--- Task to carry out ---
Your answer should be the lines of the material that include the word "allocation".

--- Task inputs ---

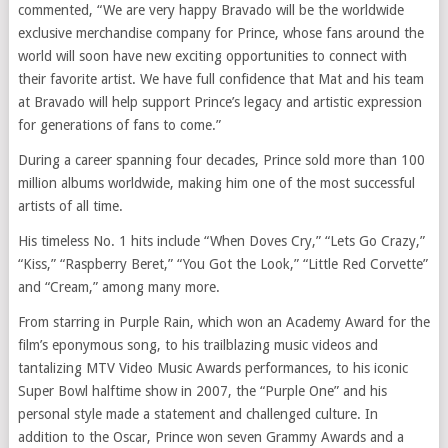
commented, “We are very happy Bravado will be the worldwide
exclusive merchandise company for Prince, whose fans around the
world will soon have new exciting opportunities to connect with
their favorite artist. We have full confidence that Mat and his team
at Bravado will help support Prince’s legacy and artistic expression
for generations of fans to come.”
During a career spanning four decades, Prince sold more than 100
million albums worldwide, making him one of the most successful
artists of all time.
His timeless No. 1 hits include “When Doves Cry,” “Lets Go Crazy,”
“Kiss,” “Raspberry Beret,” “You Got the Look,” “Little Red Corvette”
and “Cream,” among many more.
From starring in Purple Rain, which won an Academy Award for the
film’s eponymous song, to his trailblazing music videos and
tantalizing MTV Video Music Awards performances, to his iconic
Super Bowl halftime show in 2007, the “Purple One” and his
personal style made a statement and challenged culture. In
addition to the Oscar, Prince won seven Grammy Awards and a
...
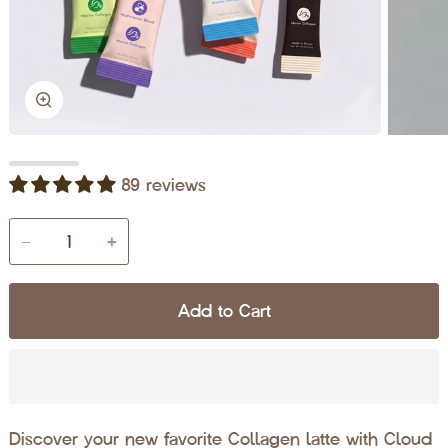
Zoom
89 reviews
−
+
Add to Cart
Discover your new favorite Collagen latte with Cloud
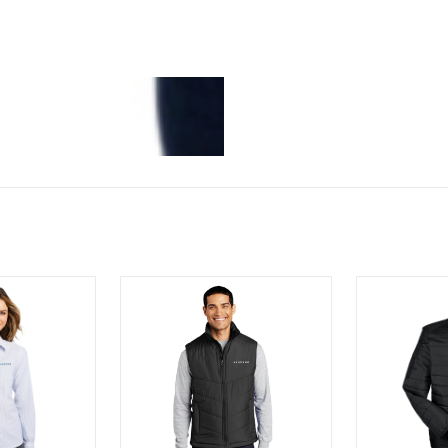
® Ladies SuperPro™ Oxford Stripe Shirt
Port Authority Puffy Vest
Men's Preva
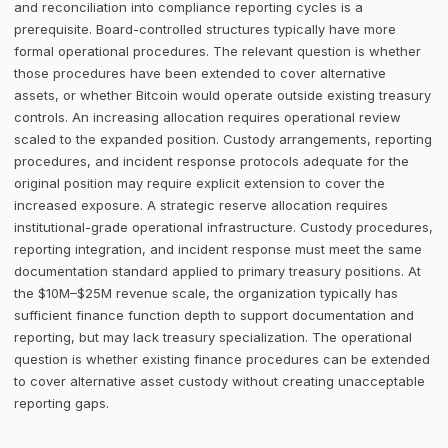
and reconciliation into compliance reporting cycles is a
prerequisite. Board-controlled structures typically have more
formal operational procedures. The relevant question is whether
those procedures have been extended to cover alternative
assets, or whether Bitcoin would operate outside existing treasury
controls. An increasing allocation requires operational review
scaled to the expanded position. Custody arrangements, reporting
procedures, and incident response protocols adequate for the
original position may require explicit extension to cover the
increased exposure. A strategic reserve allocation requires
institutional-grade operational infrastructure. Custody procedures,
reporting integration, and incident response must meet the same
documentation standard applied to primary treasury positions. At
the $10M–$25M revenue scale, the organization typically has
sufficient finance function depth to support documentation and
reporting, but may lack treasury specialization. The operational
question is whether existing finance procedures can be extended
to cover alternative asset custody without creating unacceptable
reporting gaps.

--- Written response ---
controls. An increasing allocation requires operational review
increased exposure. A strategic reserve allocation requires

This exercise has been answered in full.